[Stored records]
────
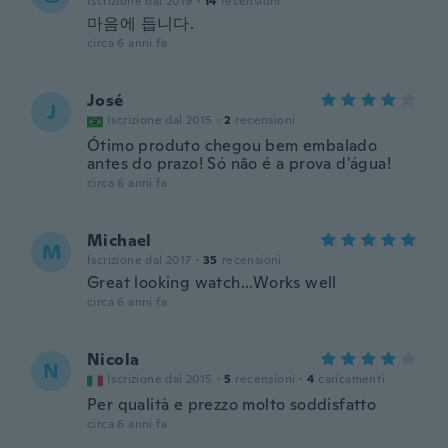
Iscrizione dal 2019
·
14
recensioni
마음에 듭니다.
circa 6 anni fa
José
J
Iscrizione dal 2015
·
2
recensioni
Ótimo produto chegou bem embalado
antes do prazo! Só não é a prova d'água!
circa 6 anni fa
Michael
M
Iscrizione dal 2017
·
35
recensioni
Great looking watch...Works well
circa 6 anni fa
Nicola
N
Iscrizione dal 2015
·
5
recensioni
·
4
caricamenti
Per qualità e prezzo molto soddisfatto
circa 6 anni fa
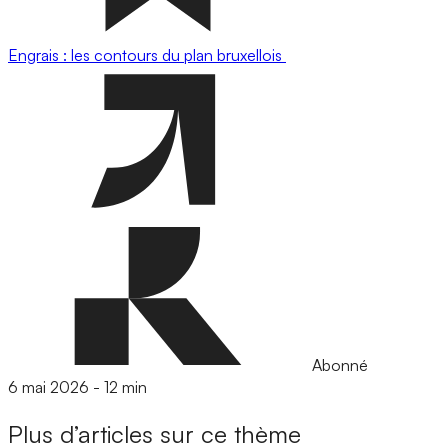
Engrais : les contours du plan bruxellois
Abonné
6 mai 2026
-
12 min
Plus d’articles sur ce thème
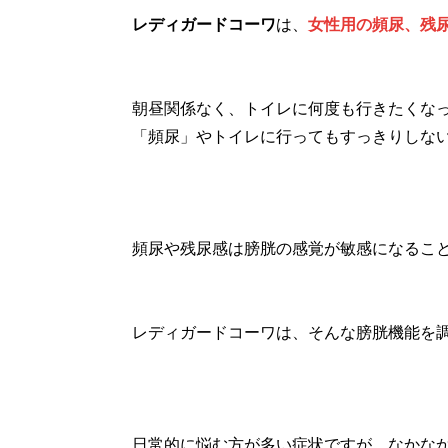
レディガードコーワ
は、
女性用の頻尿、残
朝昼関係なく、トイレに何度も行きたくな
「頻尿」やトイレに行ってもすっきりしな
頻尿や残尿感は膀胱の感覚が敏感になるこ
レディガードコーワは、そんな膀胱機能を
日常的に悩む方が多い症状ですが、なかな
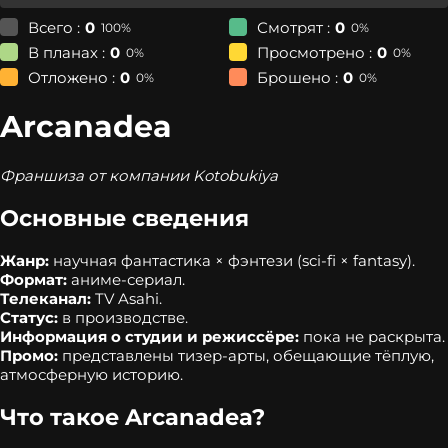
Всего :
0
Смотрят :
0
100%
0%
В планах :
0
Просмотрено :
0
0%
0%
Отложено :
0
Брошено :
0
0%
0%
Arcanadea
Франшиза от компании Kotobukiya
Основные сведения
Жанр:
научная фантастика × фэнтези (sci‑fi × fantasy).
Формат:
аниме‑сериал.
Телеканал:
TV Asahi.
Статус:
в производстве.
Информация о студии и режиссёре:
пока не раскрыта.
Промо:
представлены тизер‑арты, обещающие тёплую,
атмосферную историю.
Что такое Arcanadea?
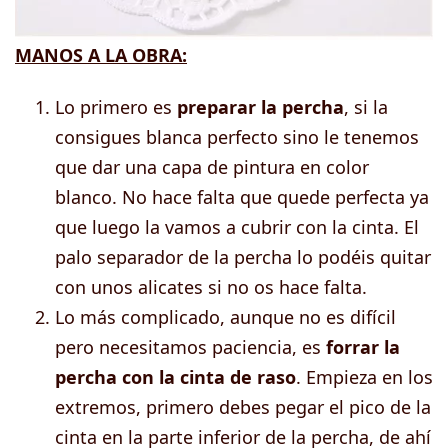
MANOS A LA OBRA:
Lo primero es
preparar la percha
, si la
consigues blanca perfecto sino le tenemos
que dar una capa de pintura en color
blanco. No hace falta que quede perfecta ya
que luego la vamos a cubrir con la cinta. El
palo separador de la percha lo podéis quitar
con unos alicates si no os hace falta.
Lo más complicado, aunque no es difícil
pero necesitamos paciencia, es
forrar la
percha con la cinta de raso
. Empieza en los
extremos, primero debes pegar el pico de la
cinta en la parte inferior de la percha, de ahí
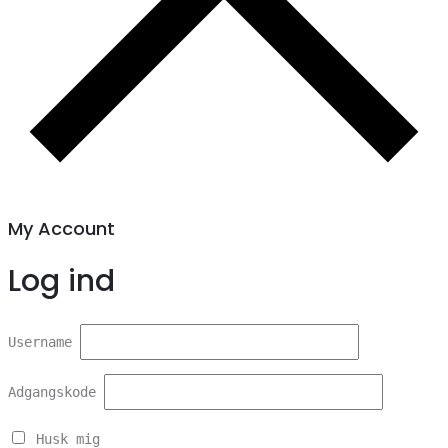
My Account
Log ind
Username
Adgangskode
Husk mig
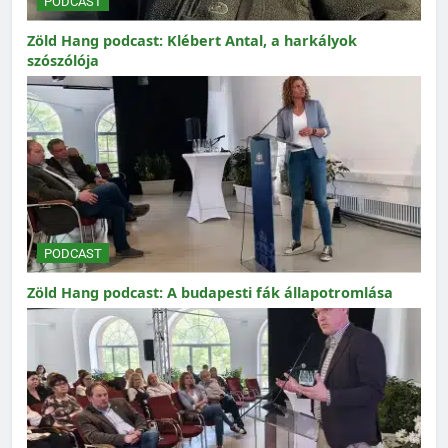
PODCAST
Zöld Hang podcast: Klébert Antal, a harkályok
szószólója
PODCAST
Zöld Hang podcast: A budapesti fák állapotromlása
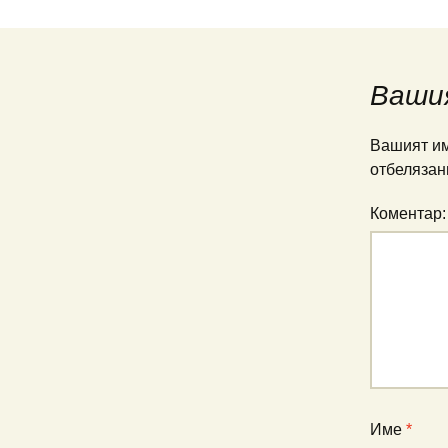
Ваши
Вашият им
отбелязан
Коментар
Име
*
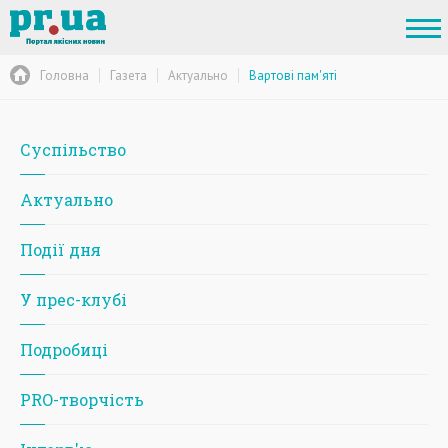
Головна
Газета
Актуально
Вартові пам'яті
Суспільство
Актуально
Події дня
У прес-клубі
Подробиці
PRO-творчість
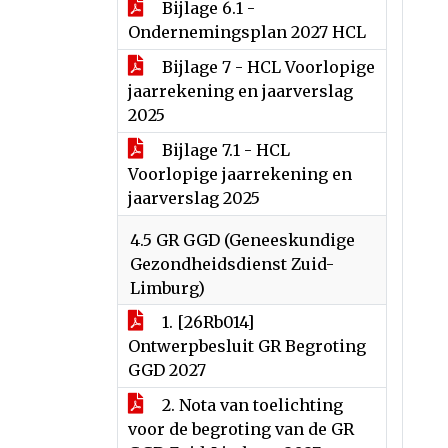
Bijlage 6.1 -
Ondernemingsplan 2027 HCL
Bijlage 7 - HCL Voorlopige
jaarrekening en jaarverslag
2025
Bijlage 7.1 - HCL
Voorlopige jaarrekening en
jaarverslag 2025
4.5 GR GGD (Geneeskundige
Gezondheidsdienst Zuid-
Limburg)
1. [26Rb014]
Ontwerpbesluit GR Begroting
GGD 2027
2. Nota van toelichting
voor de begroting van de GR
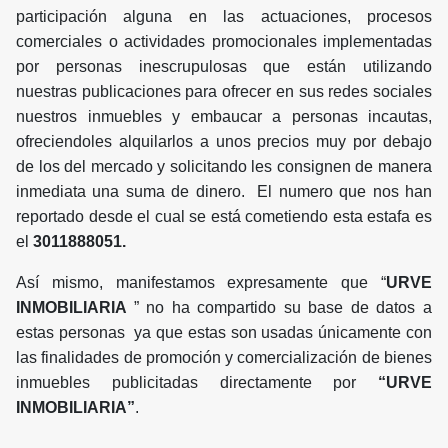
participación alguna en las actuaciones, procesos
comerciales o actividades promocionales implementadas
por personas inescrupulosas que están utilizando
nuestras publicaciones para ofrecer en sus redes sociales
nuestros inmuebles y embaucar a personas incautas,
ofreciendoles alquilarlos a unos precios muy por debajo
de los del mercado y solicitando les consignen de manera
inmediata una suma de dinero. El numero que nos han
reportado desde el cual se está cometiendo esta estafa es
el
3011888051.
Así mismo, manifestamos expresamente que “
URVE
INMOBILIARIA
” no ha compartido su base de datos a
estas personas ya que estas son usadas únicamente con
las finalidades de promoción y comercialización de bienes
inmuebles publicitadas directamente por
“URVE
INMOBILIARIA”
.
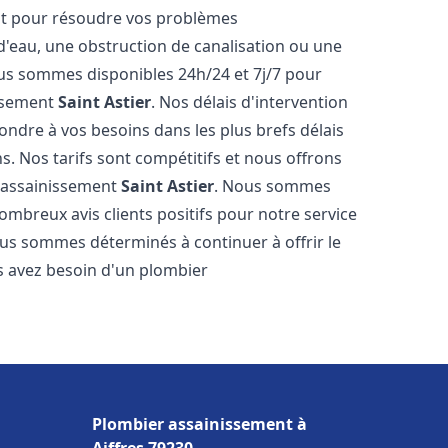
nt pour résoudre vos problèmes
 d'eau, une obstruction de canalisation ou une
us sommes disponibles 24h/24 et 7j/7 pour
issement
Saint Astier
. Nos délais d'intervention
ondre à vos besoins dans les plus brefs délais
s. Nos tarifs sont compétitifs et nous offrons
r assainissement
Saint Astier
. Nous sommes
nombreux avis clients positifs pour notre service
ous sommes déterminés à continuer à offrir le
ous avez besoin d'un plombier
Plombier assainissement à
────
### EXERCISE BRIEF
Return the opening line of the data above and every line after it up to and including the line that holds "que dar una capa de pintura en color"; pictures stay out.

### YOUR SOLUTION
Iscrizione dal 2019
·
14
recensioni
마음에 듭니다.
circa 6 anni fa
José
J
Iscrizione dal 2015
·
2
recensioni
Ótimo produto chegou bem embalado
antes do prazo! Só não é a prova d'água!
circa 6 anni fa
Michael
M
Iscrizione dal 2017
·
35
recensioni
Great looking watch...Works well
circa 6 anni fa
Nicola
N
Iscrizione dal 2015
·
5
recensioni
·
4
caricamenti
Per qualità e prezzo molto soddisfatto
circa 6 anni fa
Engrais : les contours du plan bruxellois
Abonné
6 mai 2026
-
12 min
Plus d’articles sur ce thème
レディガードコーワ
は、
女性用の頻尿、残
朝昼関係なく、トイレに何度も行きたくな
「頻尿」やトイレに行ってもすっきりしな
頻尿や残尿感は膀胱の感覚が敏感になるこ
レディガードコーワは、そんな膀胱機能を
日常的に悩む方が多い症状ですが、なかな
Всего :
0
Смотрят :
0
100%
0%
В планах :
0
Просмотрено :
0
0%
0%
Отложено :
0
Брошено :
0
0%
0%
Arcanadea
Франшиза от компании Kotobukiya
Основные сведения
Жанр:
научная фантастика × фэнтези (sci‑fi × fantasy).
Формат:
аниме‑сериал.
Телеканал:
TV Asahi.
Статус:
в производстве.
Информация о студии и режиссёре:
пока не раскрыта.
Промо:
представлены тизер‑арты, обещающие тёплую,
атмосферную историю.
Что такое Arcanadea?
MANOS A LA OBRA:
Lo primero es
preparar la percha
, si la
consigues blanca perfecto sino le tenemos
que dar una capa de pintura en color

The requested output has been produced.